**** Source material ****

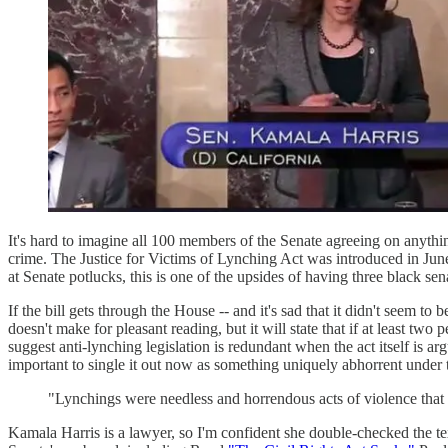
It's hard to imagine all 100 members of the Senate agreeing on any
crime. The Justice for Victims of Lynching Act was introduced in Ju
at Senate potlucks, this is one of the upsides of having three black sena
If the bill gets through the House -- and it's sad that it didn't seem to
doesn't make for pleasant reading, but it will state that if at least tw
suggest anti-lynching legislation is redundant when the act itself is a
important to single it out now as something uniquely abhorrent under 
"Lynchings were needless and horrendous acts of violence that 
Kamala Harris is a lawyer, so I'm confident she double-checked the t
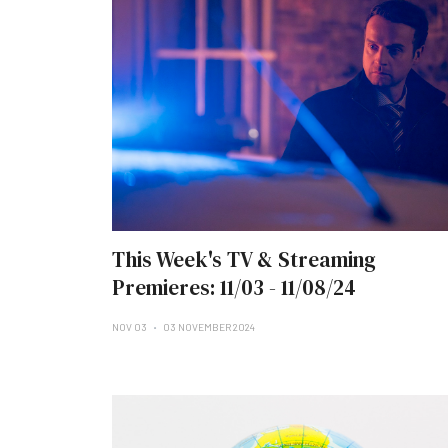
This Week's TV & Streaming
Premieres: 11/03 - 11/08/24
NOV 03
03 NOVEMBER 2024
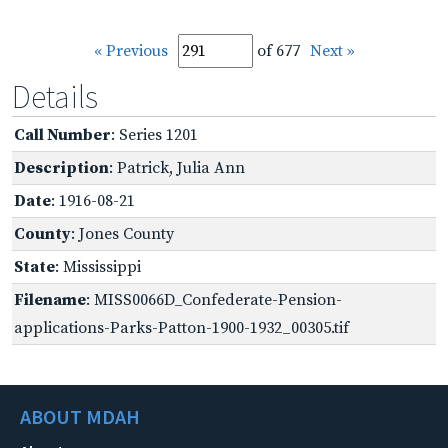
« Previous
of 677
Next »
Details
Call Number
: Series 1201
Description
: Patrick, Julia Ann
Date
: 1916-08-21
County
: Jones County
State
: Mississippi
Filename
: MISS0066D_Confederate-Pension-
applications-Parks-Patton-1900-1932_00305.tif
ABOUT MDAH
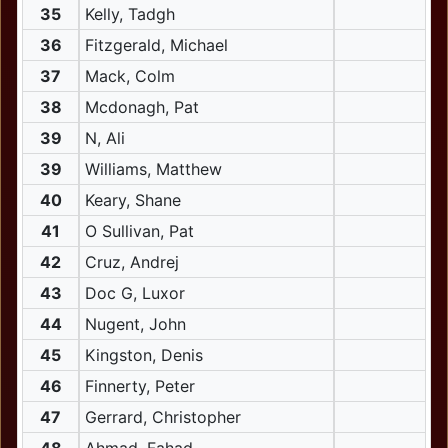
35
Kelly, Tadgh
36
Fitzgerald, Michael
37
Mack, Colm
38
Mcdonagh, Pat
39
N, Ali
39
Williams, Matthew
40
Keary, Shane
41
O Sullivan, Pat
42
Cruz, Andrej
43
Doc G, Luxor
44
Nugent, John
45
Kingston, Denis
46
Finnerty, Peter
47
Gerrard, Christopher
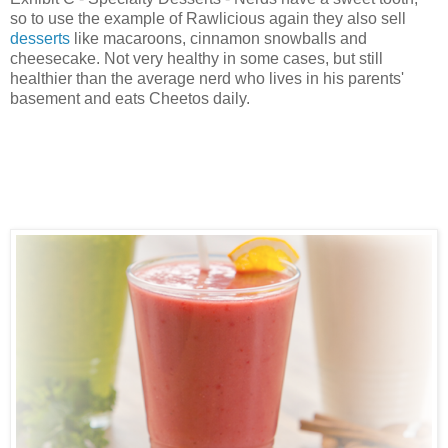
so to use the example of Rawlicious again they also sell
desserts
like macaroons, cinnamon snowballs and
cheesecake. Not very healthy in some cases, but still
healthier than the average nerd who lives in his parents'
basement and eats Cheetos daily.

****
**** Source material ****

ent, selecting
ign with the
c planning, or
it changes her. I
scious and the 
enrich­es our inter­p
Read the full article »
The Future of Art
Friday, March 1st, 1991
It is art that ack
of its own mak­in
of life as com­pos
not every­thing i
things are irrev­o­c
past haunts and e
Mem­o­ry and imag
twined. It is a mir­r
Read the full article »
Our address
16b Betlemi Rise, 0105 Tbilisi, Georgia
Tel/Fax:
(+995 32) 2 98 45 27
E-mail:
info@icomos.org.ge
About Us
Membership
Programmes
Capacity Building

****
**** Source material ****

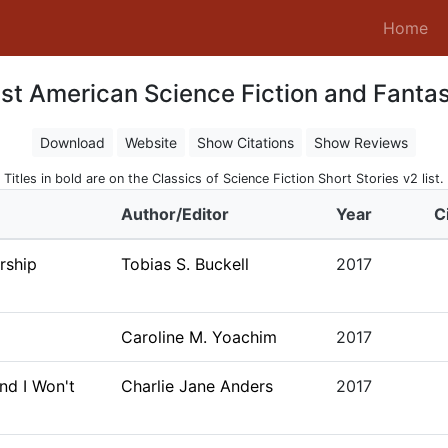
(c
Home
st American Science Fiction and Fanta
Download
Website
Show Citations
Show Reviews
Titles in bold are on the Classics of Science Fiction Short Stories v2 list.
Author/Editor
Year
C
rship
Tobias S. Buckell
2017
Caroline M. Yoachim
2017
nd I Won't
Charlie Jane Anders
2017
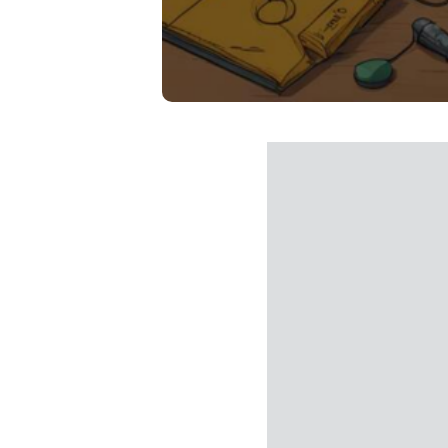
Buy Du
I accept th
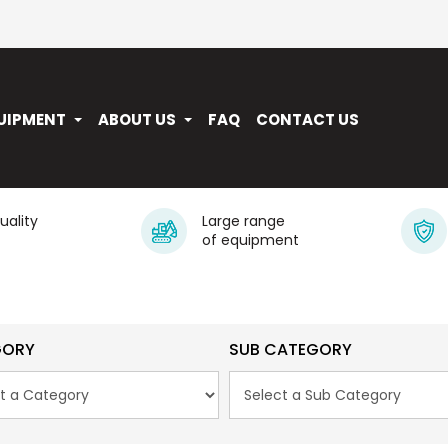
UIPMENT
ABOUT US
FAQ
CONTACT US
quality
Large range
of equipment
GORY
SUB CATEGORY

****

__Work to be completed__:
From the data above, output only the lines between the line containing "(+995 32) 2 98 45 27" and the line containing "Capacity Building", inclusive, exactly as written.

__Answer below__:
(+995 32) 2 98 45 27
E-mail:
info@icomos.org.ge
About Us
Membership
Programmes
Capacity Building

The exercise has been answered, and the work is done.